Read through the records below and copy each line that uses the word "vuonna".

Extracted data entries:
================

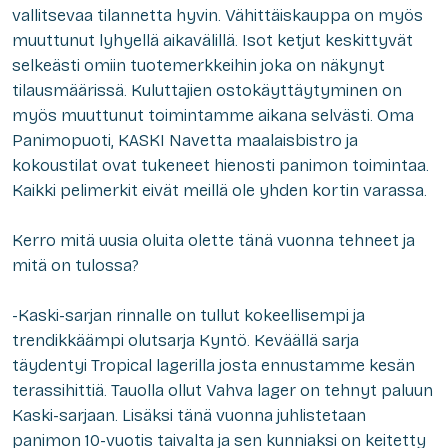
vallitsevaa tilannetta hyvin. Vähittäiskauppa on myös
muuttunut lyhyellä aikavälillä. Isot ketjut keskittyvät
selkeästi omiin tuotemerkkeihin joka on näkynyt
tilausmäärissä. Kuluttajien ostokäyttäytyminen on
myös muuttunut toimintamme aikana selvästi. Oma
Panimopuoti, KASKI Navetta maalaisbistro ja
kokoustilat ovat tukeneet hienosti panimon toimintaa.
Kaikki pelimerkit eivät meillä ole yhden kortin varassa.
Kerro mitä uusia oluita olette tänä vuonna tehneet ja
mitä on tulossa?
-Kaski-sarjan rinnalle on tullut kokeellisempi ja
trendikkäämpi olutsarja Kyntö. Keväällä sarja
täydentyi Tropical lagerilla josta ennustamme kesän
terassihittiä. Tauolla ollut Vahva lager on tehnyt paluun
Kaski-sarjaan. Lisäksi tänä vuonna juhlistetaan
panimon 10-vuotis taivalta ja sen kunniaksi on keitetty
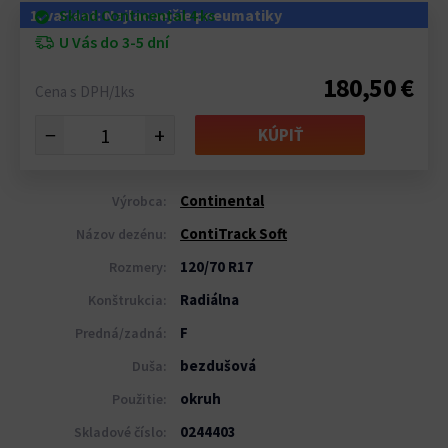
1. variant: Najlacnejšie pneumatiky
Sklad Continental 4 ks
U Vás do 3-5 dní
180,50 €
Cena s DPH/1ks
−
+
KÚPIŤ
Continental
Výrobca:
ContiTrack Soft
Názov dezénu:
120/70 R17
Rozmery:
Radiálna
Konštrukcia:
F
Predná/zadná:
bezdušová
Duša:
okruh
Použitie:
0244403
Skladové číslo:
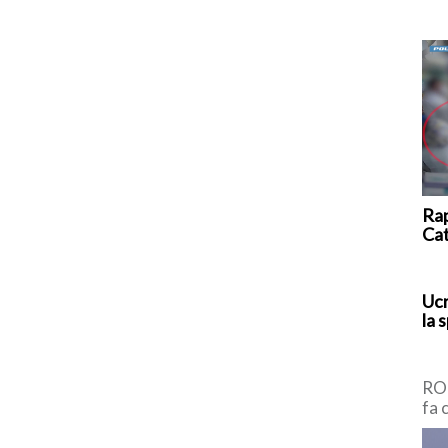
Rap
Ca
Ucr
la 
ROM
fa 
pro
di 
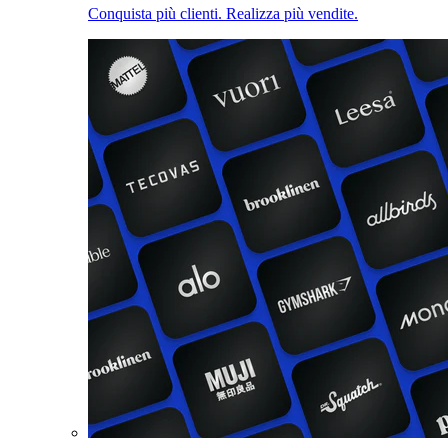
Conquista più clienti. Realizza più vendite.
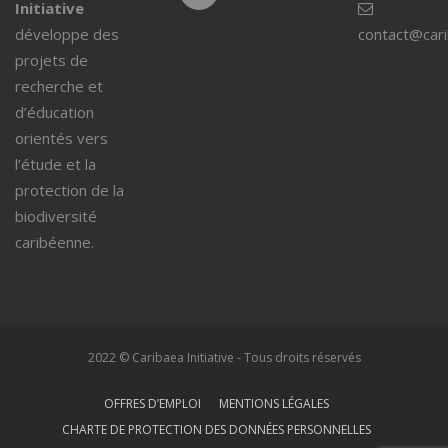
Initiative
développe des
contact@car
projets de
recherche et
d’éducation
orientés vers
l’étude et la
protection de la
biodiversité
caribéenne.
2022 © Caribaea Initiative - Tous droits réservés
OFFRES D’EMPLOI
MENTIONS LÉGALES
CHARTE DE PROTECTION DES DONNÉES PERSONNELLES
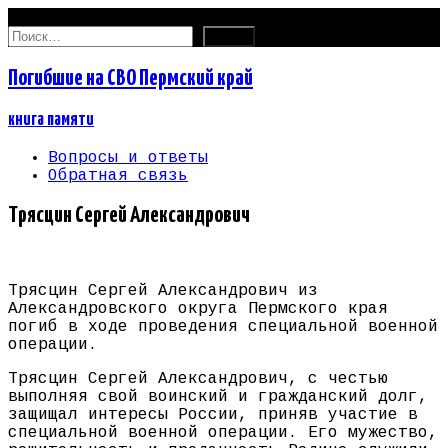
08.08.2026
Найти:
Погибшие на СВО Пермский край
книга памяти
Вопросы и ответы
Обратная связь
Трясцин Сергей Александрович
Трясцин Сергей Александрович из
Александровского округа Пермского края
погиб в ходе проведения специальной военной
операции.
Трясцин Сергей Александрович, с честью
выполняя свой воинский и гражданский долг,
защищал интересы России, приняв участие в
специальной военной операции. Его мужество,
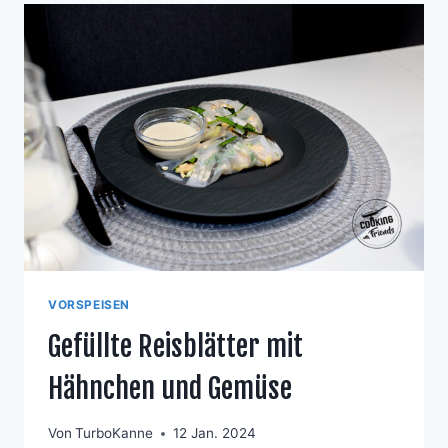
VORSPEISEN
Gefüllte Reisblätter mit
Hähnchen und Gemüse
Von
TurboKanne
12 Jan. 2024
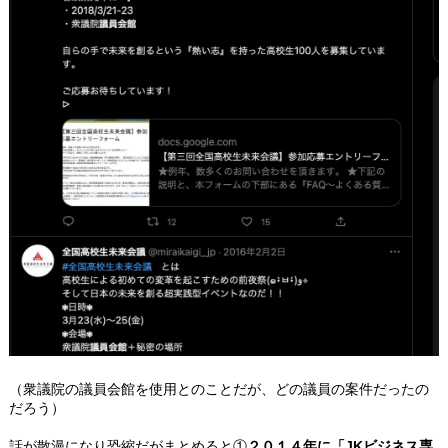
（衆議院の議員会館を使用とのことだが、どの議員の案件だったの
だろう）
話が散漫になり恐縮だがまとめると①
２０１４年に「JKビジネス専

================

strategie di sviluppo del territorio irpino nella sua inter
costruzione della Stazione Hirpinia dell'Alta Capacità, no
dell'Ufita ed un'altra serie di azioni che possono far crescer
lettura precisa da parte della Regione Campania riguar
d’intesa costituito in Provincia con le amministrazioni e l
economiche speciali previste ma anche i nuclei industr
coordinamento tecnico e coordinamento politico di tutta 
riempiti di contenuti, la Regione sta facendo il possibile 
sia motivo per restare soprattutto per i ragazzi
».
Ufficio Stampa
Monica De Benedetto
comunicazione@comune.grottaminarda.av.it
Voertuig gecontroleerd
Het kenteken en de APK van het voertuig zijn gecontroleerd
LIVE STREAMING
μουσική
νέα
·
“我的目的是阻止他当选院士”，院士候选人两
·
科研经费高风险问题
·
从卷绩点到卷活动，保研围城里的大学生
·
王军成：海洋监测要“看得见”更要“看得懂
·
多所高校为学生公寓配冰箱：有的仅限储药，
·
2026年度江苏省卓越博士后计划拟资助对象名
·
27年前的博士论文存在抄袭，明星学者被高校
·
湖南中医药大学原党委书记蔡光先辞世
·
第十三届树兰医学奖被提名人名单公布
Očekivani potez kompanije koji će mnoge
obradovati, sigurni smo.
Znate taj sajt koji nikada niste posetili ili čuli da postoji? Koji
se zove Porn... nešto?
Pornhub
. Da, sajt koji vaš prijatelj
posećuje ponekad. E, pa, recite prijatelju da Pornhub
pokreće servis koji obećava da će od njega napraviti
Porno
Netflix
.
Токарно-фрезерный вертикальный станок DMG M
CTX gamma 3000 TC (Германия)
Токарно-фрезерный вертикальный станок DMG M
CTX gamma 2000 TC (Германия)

================

• _WRITTEN RESPONSE_
Kerro mitä uusia oluita olette tänä vuonna tehneet ja
Kaski-sarjaan. Lisäksi tänä vuonna juhlistetaan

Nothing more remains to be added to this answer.